Starring: Sarah Simone Jorgensen, Tom-Lee Ziegelman
Director: Tom-Lee Ziegelman
A young foreign woman is in Denmark, learning the language from her partner. Thinking that she is learning a functional version of the language, instead she is learning only the words that her girlfriend wants her to say, inviting her to bed and to kiss her and to give her compliments. It’s only when she goes shopping and tries to speak the Danish that she’s learnt that she realises the truth. A cute little comedy that uses its subtitles to create dramatic irony, some might call the Danish girlfriend romantic but others might call her cruel. I think I fall in the latter category.
Starring: Kinsey Kunkel, Cece Kelly, Ewan Fleck, Rohan Myers
Director: Nathalie Álvarez Mesén
Twelve year-old Cadie lives in rural Appalachia, where she hangs out with her neighbour, Sarah, and explores the countryside nearby. Talking about childish things, they hang out with two boys who they feel they’re supposed to flirt with, but they feel much more comfortable together without them. A sympathetic short that adeptly captures that moment of sexual awakening, Kunkel is superb as Kadie, with all the sass and self-assurance of a girl who’s yet to feel any pressure by society to conform. A buddy-movie with an implied romantic edge, this is a very well-crafted short that captures the listless excitement of a rural childhood.
FORBIDDEN FRUIT (France)
Starring: Zoé Héran, Jade Henot, Céline Jorrion
Director: Marion Jhöaner
Sam’s relationship with her mother is utterly toxic. Every day she is given a pill supposedly for her “growth”, but she begins to question what she’s actually taking. In school she’s awkward and lumpish, but when a friendly and charismatic classmate shows an interest in her, her mother’s reaction to her new friend is one of jealous animosity. A nuanced short with gloriously subtle characters, this does a brilliant job at hinting toward the truth, just slightly lifting the lid on an utterly compelling story. Sam’s mother is completely contemptible, but her furious face and muttered manipulation is all we see of what must have been years of cruel domination. With a great performance by Héran (the now grown-up star of masterpiece ‘Tomboy’) this is a blisteringly tense but stoically restrained coming-of-age thriller.
Directors: Paige Gratland, Sam McWilliams.

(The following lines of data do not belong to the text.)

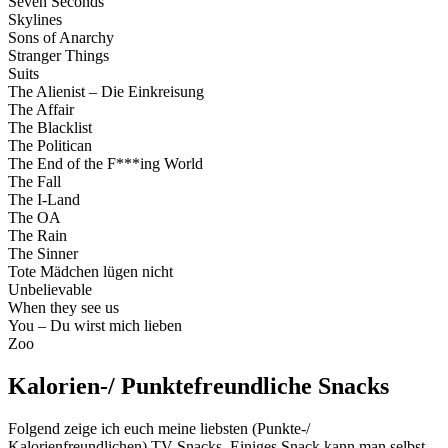
Seven Seconds
Skylines
Sons of Anarchy
Stranger Things
Suits
The Alienist – Die Einkreisung
The Affair
The Blacklist
The Politican
The End of the F***ing World
The Fall
The I-Land
The OA
The Rain
The Sinner
Tote Mädchen lügen nicht
Unbelievable
When they see us
You – Du wirst mich lieben
Zoo
Kalorien-/ Punktefreundliche Snacks
Folgend zeige ich euch meine liebsten (Punkte-/
Kalorienfreundlichen) TV Snacks. Einiges Snack kann man selbst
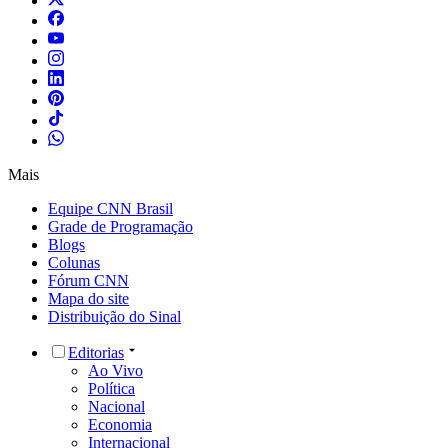
Mais
Equipe CNN Brasil
Grade de Programação
Blogs
Colunas
Fórum CNN
Mapa do site
Distribuição do Sinal
Editorias
Ao Vivo
Política
Nacional
Economia
Internacional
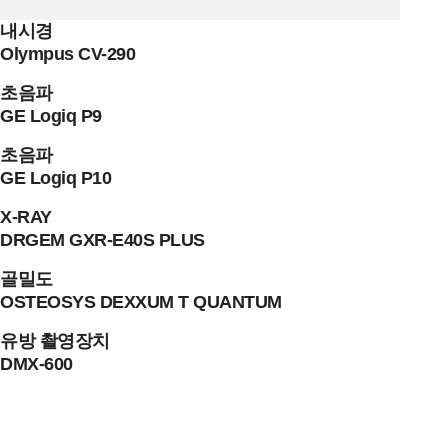
내시경
Olympus CV-290
초음파
GE Logiq P9
초음파
GE Logiq P10
X-RAY
DRGEM GXR-E40S PLUS
골밀도
OSTEOSYS DEXXUM T QUANTUM
유방 촬영장치
DMX-600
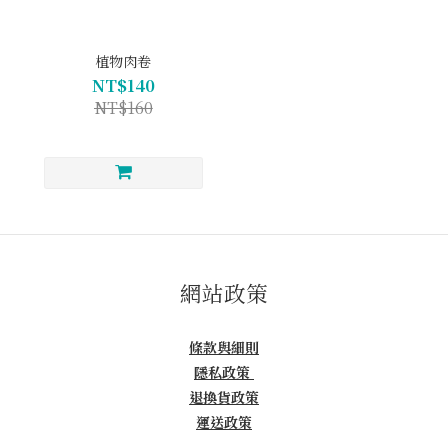
植物肉卷
NT$140
NT$160
網站政策
條款與細則
隱私政策
退換貨政策
運送政策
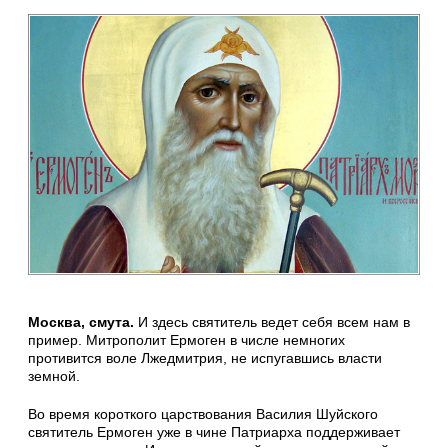
Москва, смута.
И здесь святитель ведет себя всем нам в
пример. Митрополит Ермоген в числе немногих
противится воле Лжедмитрия, не испугавшись власти
земной.
Во время короткого царствования Василия Шуйского
святитель Ермоген уже в чине Патриарха поддерживает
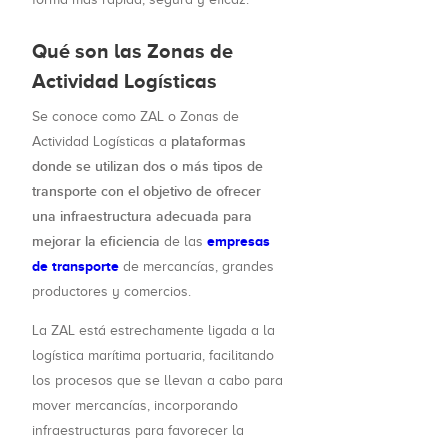
Qué son las Zonas de
Actividad Logísticas
Se conoce como ZAL o Zonas de
plataformas
Actividad Logísticas a
donde se utilizan dos o más tipos de
transporte con el objetivo de ofrecer
una infraestructura adecuada para
mejorar la eficiencia
empresas
de las
de transporte
de mercancías, grandes
productores y comercios.
La ZAL está estrechamente ligada a la
logística marítima portuaria, facilitando
los procesos que se llevan a cabo para
mover mercancías, incorporando
infraestructuras para favorecer la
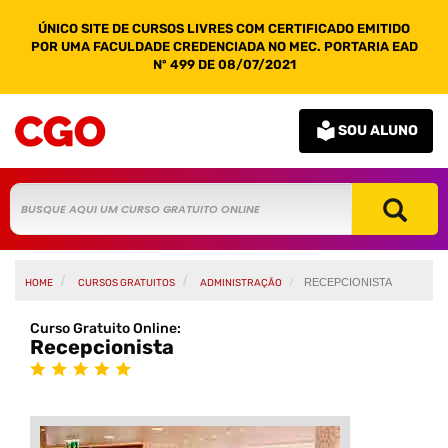
ÚNICO SITE DE CURSOS LIVRES COM CERTIFICADO EMITIDO
POR UMA FACULDADE CREDENCIADA NO MEC. PORTARIA EAD
Nº 499 DE 08/07/2021
SOU ALUNO
RECEPCIONISTA
HOME
CURSOS GRATUITOS
ADMINISTRAÇÃO
Curso Gratuito Online:
Recepcionista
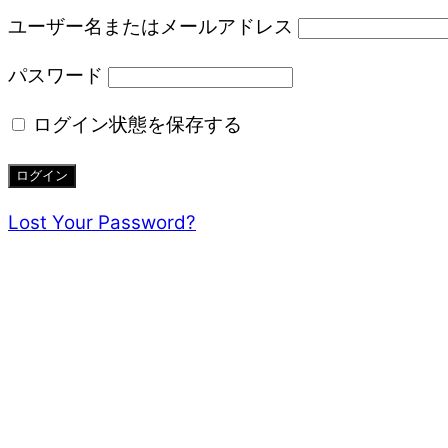
ユーザー名またはメールアドレス
パスワード
ログイン状態を保存する
Lost Your Password?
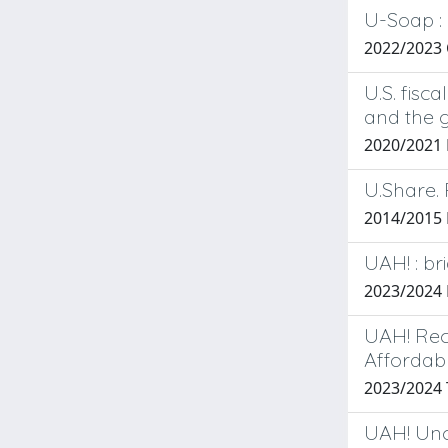
U-Soap : 
2022/2023
U.S. fisc
and the 
2020/2021
U.Share. 
2014/2015
UAH! : b
2023/2024 
UAH! Recl
Affordab
2023/2024 T
UAH! Unco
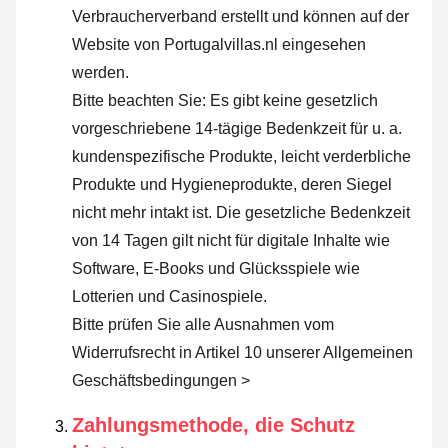
Verbraucherverband erstellt und können auf der
Website von Portugalvillas.nl eingesehen
werden.
Bitte beachten Sie: Es gibt keine gesetzlich
vorgeschriebene 14-tägige Bedenkzeit für u. a.
kundenspezifische Produkte, leicht verderbliche
Produkte und Hygieneprodukte, deren Siegel
nicht mehr intakt ist. Die gesetzliche Bedenkzeit
von 14 Tagen gilt nicht für digitale Inhalte wie
Software, E-Books und Glücksspiele wie
Lotterien und Casinospiele.
Bitte prüfen Sie alle Ausnahmen vom
Widerrufsrecht in Artikel 10 unserer Allgemeinen
Geschäftsbedingungen >
Zahlungsmethode, die Schutz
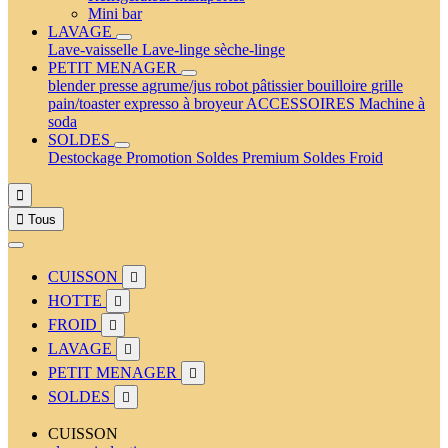
Mini bar
LAVAGE
Lave-vaisselle
Lave-linge
sèche-linge
PETIT MENAGER
blender
presse agrume/jus
robot pâtissier
bouilloire
grille
pain/toaster
expresso à broyeur
ACCESSOIRES
Machine à
soda
SOLDES
Destockage
Promotion
Soldes Premium
Soldes Froid


Tous
CUISSON

HOTTE

FROID

LAVAGE

PETIT MENAGER

SOLDES

CUISSON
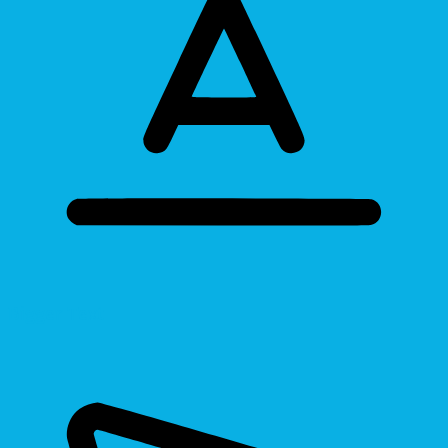
Bigger Text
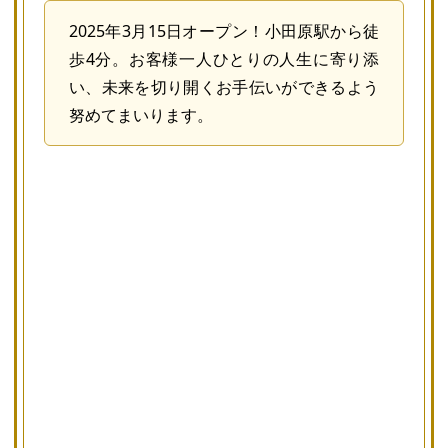
2025年3月15日オープン！小田原駅から徒
歩4分。お客様一人ひとりの人生に寄り添
い、未来を切り開くお手伝いができるよう
努めてまいります。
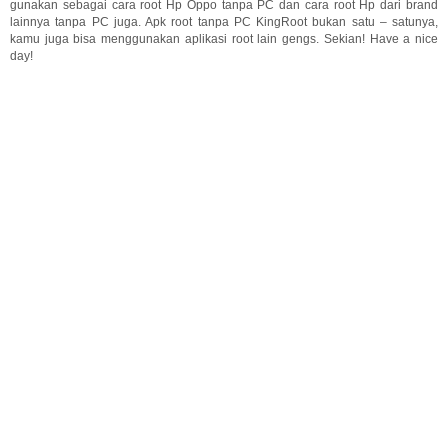
gunakan sebagai cara root Hp Oppo tanpa PC dan cara root Hp dari brand
lainnya tanpa PC juga. Apk root tanpa PC KingRoot bukan satu – satunya,
kamu juga bisa menggunakan aplikasi root lain gengs. Sekian! Have a nice
day!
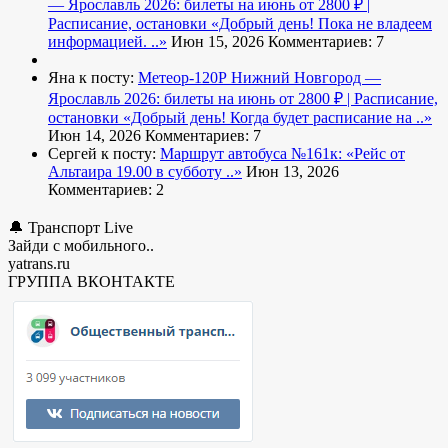
— Ярославль 2026: билеты на июнь от 2800 ₽ |
Расписание, остановки
«Добрый день! Пока не владеем
информацией. ..»
Июн 15, 2026
Комментариев: 7
Яна к посту:
Метеор-120Р Нижний Новгород —
Ярославль 2026: билеты на июнь от 2800 ₽ | Расписание,
остановки
«Добрый день! Когда будет расписание на ..»
Июн 14, 2026
Комментариев: 7
Сергей к посту:
Маршрут автобуса №161к:
«Рейс от
Альтаира 19.00 в субботу ..»
Июн 13, 2026
Комментариев: 2
🔔 Транспорт Live
Зайди с мобильного..
yatrans.ru
ГРУППА ВКОНТАКТЕ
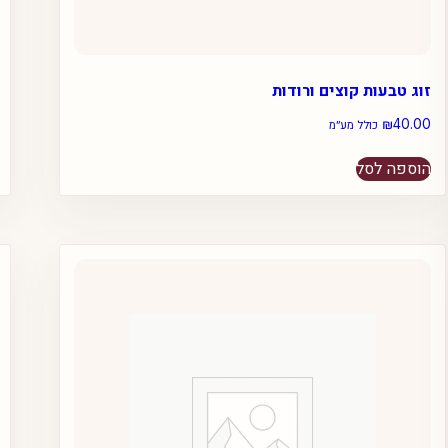
זוג טבעות קוצים ורודות
₪
40.00
כולל מע״מ
הוספה לסל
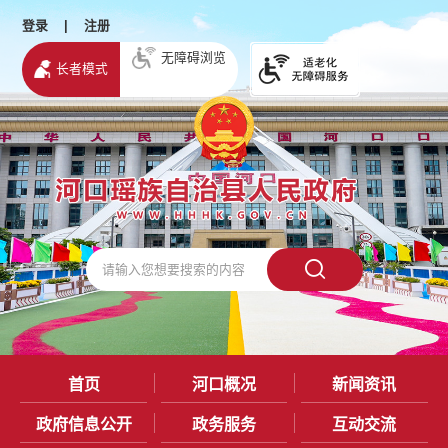
登录
|
注册
无障碍浏览
长者模式
首页
河口概况
新闻资讯
政府信息公开
政务服务
互动交流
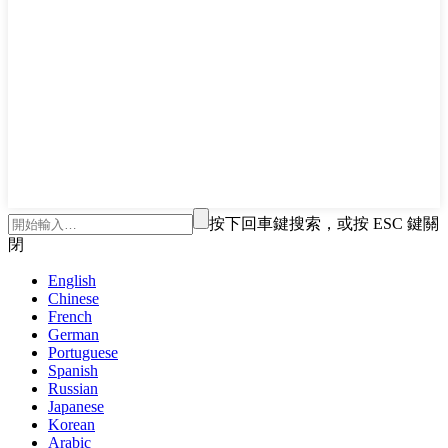
按下回車鍵搜索，或按 ESC 鍵關
閉
English
Chinese
French
German
Portuguese
Spanish
Russian
Japanese
Korean
Arabic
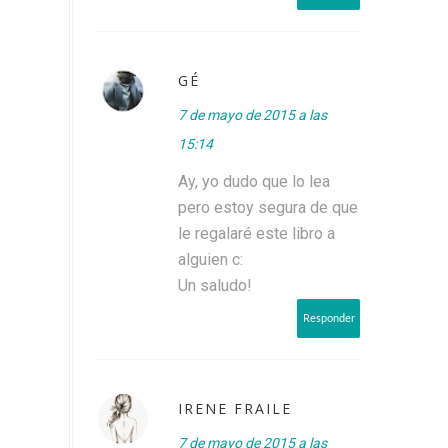
GÉ
7 de mayo de 2015 a las
15:14
Ay, yo dudo que lo lea
pero estoy segura de que
le regalaré este libro a
alguien c:
Un saludo!
Responder
IRENE FRAILE
7 de mayo de 2015 a las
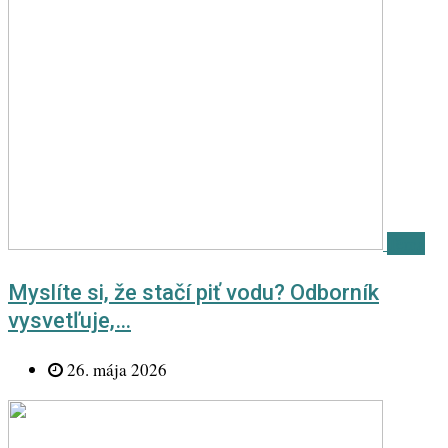
Téma
Myslíte si, že stačí piť vodu? Odborník
vysvetľuje,…
26. mája 2026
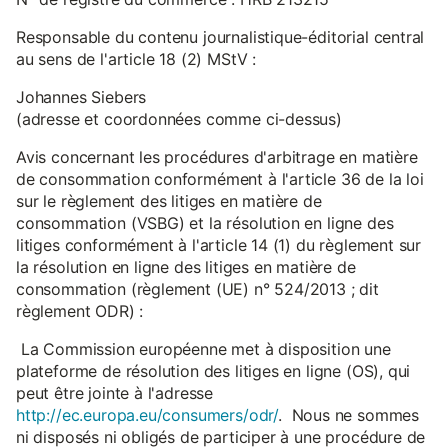
Responsable du contenu journalistique-éditorial central
au sens de l'article 18 (2) MStV :
Johannes Siebers
(adresse et coordonnées comme ci-dessus)
Avis concernant les procédures d'arbitrage en matière
de consommation conformément à l'article 36 de la loi
sur le règlement des litiges en matière de
consommation (VSBG) et la résolution en ligne des
litiges conformément à l'article 14 (1) du règlement sur
la résolution en ligne des litiges en matière de
consommation (règlement (UE) n° 524/2013 ; dit
règlement ODR) :
La Commission européenne met à disposition une
plateforme de résolution des litiges en ligne (OS), qui
peut être jointe à l'adresse
http://ec.europa.eu/consumers/odr/
. Nous ne sommes
ni disposés ni obligés de participer à une procédure de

In this short documentary we meet Deana McGuffin, an artisan lesbian bootmaker from New Mexico. When she’s approached by a pair of artists to create a gay themed boot, she rises to the challenge but insists they enter them into the Texas bootmaking competition, where their big Queer boots compete alongside works from cowboys from all over the South. A fun and empowering short about the queering of a traditional craft, Deana makes for a charming subject and the film will really make you care about how boots are made!
BUDDHI BUDDHA (France)
Starring: Aude-Laurence Clermont Biver, Elisa Carà
Director: Sophie Galibert
After a trip backpacking around Nepal, a girl invites an old friend to catch up and tell her all about her spiritual experiences discovering a new life as a Buddhist. Her friend suggests she teach her how to meditate, but as they try to focus on their own bodies, they find it hard not to think about each other’s. A film about a different kind of self-discovery, it proves that you don’t have to go halfway around the world to try new things. This is a fun and sexy short that is wholly recognisable for anyone who knows anyone that had a gap year! The unifying ”heartbeats” of this collection’s title refer to the quickened pulse of the women in love in each short, awakening their desire in a multitude of ways. ‘Forbidden Fruit’ is the strongest of the group, but altogether these shorts form a diverse and beguiling compendium of sapphic love.